_PROBLEM:_
All of the data must be returned exactly as given.

_EXTRACTED RECORDS:_
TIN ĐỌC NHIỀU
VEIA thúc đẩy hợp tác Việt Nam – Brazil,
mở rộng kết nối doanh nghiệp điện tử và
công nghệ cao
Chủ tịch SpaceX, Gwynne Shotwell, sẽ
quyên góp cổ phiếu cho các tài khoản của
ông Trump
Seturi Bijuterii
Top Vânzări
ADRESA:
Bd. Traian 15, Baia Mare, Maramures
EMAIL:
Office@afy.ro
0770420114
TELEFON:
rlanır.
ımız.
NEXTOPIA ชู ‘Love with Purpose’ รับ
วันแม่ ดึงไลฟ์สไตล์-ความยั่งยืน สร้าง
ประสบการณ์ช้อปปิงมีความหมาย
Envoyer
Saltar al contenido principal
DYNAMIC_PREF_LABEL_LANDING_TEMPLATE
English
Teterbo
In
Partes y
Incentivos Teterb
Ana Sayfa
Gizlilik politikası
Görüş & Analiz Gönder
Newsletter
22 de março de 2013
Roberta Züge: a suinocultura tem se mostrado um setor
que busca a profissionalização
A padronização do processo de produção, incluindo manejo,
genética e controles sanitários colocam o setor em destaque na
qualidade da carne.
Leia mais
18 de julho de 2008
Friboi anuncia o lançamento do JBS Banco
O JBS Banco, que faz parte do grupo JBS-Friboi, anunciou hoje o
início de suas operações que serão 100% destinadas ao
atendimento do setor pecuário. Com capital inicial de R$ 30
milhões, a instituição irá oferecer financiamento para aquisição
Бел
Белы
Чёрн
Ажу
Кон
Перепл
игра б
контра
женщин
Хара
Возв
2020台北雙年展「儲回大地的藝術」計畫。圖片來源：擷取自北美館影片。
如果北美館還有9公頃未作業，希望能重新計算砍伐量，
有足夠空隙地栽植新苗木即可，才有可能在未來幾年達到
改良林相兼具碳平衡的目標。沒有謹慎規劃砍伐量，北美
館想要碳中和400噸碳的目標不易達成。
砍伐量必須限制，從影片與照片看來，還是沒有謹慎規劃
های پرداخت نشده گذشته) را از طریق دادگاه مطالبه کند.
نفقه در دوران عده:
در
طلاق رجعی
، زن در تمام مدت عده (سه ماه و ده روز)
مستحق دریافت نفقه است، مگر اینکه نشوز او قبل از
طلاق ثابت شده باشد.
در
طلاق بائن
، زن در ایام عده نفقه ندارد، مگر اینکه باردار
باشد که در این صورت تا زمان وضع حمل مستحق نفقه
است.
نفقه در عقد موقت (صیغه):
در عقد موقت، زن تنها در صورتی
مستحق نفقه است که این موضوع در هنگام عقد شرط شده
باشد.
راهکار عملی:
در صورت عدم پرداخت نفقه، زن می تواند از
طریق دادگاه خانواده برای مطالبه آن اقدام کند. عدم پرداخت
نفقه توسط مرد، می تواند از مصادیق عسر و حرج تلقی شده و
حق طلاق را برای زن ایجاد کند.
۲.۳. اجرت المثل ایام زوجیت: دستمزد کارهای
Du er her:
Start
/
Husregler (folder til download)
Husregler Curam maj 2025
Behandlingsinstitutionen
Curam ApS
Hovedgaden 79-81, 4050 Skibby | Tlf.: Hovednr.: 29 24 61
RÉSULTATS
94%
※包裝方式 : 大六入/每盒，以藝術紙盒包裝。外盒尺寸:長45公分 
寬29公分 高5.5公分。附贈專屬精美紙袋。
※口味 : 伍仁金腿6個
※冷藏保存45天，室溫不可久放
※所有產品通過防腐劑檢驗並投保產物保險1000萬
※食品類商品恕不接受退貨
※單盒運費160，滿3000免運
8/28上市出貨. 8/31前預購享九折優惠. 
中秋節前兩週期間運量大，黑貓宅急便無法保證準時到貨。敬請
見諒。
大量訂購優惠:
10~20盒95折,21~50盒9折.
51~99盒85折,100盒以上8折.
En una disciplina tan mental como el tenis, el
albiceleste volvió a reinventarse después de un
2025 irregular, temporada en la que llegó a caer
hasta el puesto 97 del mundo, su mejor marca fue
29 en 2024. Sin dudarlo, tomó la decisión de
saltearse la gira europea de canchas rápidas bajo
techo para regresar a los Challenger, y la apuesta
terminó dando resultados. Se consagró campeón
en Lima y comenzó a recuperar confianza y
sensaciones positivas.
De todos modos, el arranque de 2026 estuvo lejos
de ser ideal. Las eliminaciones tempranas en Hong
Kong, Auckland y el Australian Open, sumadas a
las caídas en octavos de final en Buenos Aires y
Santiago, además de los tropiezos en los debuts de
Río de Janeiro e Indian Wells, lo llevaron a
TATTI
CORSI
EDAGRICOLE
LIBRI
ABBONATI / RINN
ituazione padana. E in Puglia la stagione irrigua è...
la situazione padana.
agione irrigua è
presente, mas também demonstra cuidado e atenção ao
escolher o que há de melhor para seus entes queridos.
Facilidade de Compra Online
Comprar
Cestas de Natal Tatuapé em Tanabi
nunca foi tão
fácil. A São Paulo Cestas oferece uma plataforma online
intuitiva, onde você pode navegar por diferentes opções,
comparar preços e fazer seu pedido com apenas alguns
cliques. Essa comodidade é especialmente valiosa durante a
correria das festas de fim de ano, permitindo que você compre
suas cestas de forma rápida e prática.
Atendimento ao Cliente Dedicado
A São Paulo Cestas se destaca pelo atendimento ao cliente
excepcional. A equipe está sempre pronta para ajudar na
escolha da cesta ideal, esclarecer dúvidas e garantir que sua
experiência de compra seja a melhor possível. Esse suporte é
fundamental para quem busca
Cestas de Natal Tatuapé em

_TASK SOLUTION:_
TIN ĐỌC NHIỀU
VEIA thúc đẩy hợp tác Việt Nam – Brazil,
mở rộng kết nối doanh nghiệp điện tử và
công nghệ cao
Chủ tịch SpaceX, Gwynne Shotwell, sẽ
quyên góp cổ phiếu cho các tài khoản của
ông Trump
Seturi Bijuterii
Top Vânzări
ADRESA:
Bd. Traian 15, Baia Mare, Maramures
EMAIL:
Office@afy.ro
0770420114
TELEFON:
rlanır.
ımız.
NEXTOPIA ชู ‘Love with Purpose’ รับ
วันแม่ ดึงไลฟ์สไตล์-ความยั่งยืน สร้าง
ประสบการณ์ช้อปปิงมีความหมาย
Envoyer
Saltar al contenido principal
DYNAMIC_PREF_LABEL_LANDING_TEMPLATE
English
Teterbo
In
Partes y
Incentivos Teterb
Ana Sayfa
Gizlilik politikası
Görüş & Analiz Gönder
Newsletter
22 de março de 2013
Roberta Züge: a suinocultura tem se mostrado um setor
que busca a profissionalização
A padronização do processo de produção, incluindo manejo,
genética e controles sanitários colocam o setor em destaque na
qualidade da carne.
Leia mais
18 de julho de 2008
Friboi anuncia o lançamento do JBS Banco
O JBS Banco, que faz parte do grupo JBS-Friboi, anunciou hoje o
início de suas operações que serão 100% destinadas ao
atendimento do setor pecuário. Com capital inicial de R$ 30
milhões, a instituição irá oferecer financiamento para aquisição
Бел
Белы
Чёрн
Ажу
Кон
Перепл
игра б
контра
женщин
Хара
Возв
2020台北雙年展「儲回大地的藝術」計畫。圖片來源：擷取自北美館影片。
如果北美館還有9公頃未作業，希望能重新計算砍伐量，
有足夠空隙地栽植新苗木即可，才有可能在未來幾年達到
改良林相兼具碳平衡的目標。沒有謹慎規劃砍伐量，北美
館想要碳中和400噸碳的目標不易達成。
砍伐量必須限制，從影片與照片看來，還是沒有謹慎規劃
های پرداخت نشده گذشته) را از طریق دادگاه مطالبه کند.
نفقه در دوران عده:
در
طلاق رجعی
، زن در تمام مدت عده (سه ماه و ده روز)
مستحق دریافت نفقه است، مگر اینکه نشوز او قبل از
طلاق ثابت شده باشد.
در
طلاق بائن
، زن در ایام عده نفقه ندارد، مگر اینکه باردار
باشد که در این صورت تا زمان وضع حمل مستحق نفقه
است.
نفقه در عقد موقت (صیغه):
در عقد موقت، زن تنها در صورتی
مستحق نفقه است که این موضوع در هنگام عقد شرط شده
باشد.
راهکار عملی:
در صورت عدم پرداخت نفقه، زن می تواند از
طریق دادگاه خانواده برای مطالبه آن اقدام کند. عدم پرداخت
نفقه توسط مرد، می تواند از مصادیق عسر و حرج تلقی شده و
حق طلاق را برای زن ایجاد کند.
۲.۳. اجرت المثل ایام زوجیت: دستمزد کارهای
Du er her:
Start
/
Husregler (folder til download)
Husregler Curam maj 2025
Behandlingsinstitutionen
Curam ApS
Hovedgaden 79-81, 4050 Skibby | Tlf.: Hovednr.: 29 24 61
RÉSULTATS
94%
※包裝方式 : 大六入/每盒，以藝術紙盒包裝。外盒尺寸:長45公分 
寬29公分 高5.5公分。附贈專屬精美紙袋。
※口味 : 伍仁金腿6個
※冷藏保存45天，室溫不可久放
※所有產品通過防腐劑檢驗並投保產物保險1000萬
※食品類商品恕不接受退貨
※單盒運費160，滿3000免運
8/28上市出貨. 8/31前預購享九折優惠. 
中秋節前兩週期間運量大，黑貓宅急便無法保證準時到貨。敬請
見諒。
大量訂購優惠:
10~20盒95折,21~50盒9折.
51~99盒85折,100盒以上8折.
En una disciplina tan mental como el tenis, el
albiceleste volvió a reinventarse después de un
2025 irregular, temporada en la que llegó a caer
hasta el puesto 97 del mundo, su mejor marca fue
29 en 2024. Sin dudarlo, tomó la decisión de
saltearse la gira europea de canchas rápidas bajo
techo para regresar a los Challenger, y la apuesta
terminó dando resultados. Se consagró campeón
en Lima y comenzó a recuperar confianza y
sensaciones positivas.
De todos modos, el arranque de 2026 estuvo lejos
de ser ideal. Las eliminaciones tempranas en Hong
Kong, Auckland y el Australian Open, sumadas a
las caídas en octavos de final en Buenos Aires y
Santiago, además de los tropiezos en los debuts de
Río de Janeiro e Indian Wells, lo llevaron a
TATTI
CORSI
EDAGRICOLE
LIBRI
ABBONATI / RINN
ituazione padana. E in Puglia la stagione irrigua è...
la situazione padana.
agione irrigua è
presente, mas também demonstra cuidado e atenção ao
escolher o que há de melhor para seus entes queridos.
Facilidade de Compra Online
Comprar
Cestas de Natal Tatuapé em Tanabi
nunca foi tão
fácil. A São Paulo Cestas oferece uma plataforma online
intuitiva, onde você pode navegar por diferentes opções,
comparar preços e fazer seu pedido com apenas alguns
cliques. Essa comodidade é especialmente valiosa durante a
correria das festas de fim de ano, permitindo que você compre
suas cestas de forma rápida e prática.
Atendimento ao Cliente Dedicado
A São Paulo Cestas se destaca pelo atendimento ao cliente
excepcional. A equipe está sempre pronta para ajudar na
escolha da cesta ideal, esclarecer dúvidas e garantir que sua
experiência de compra seja a melhor possível. Esse suporte é
fundamental para quem busca
Cestas de Natal Tatuapé em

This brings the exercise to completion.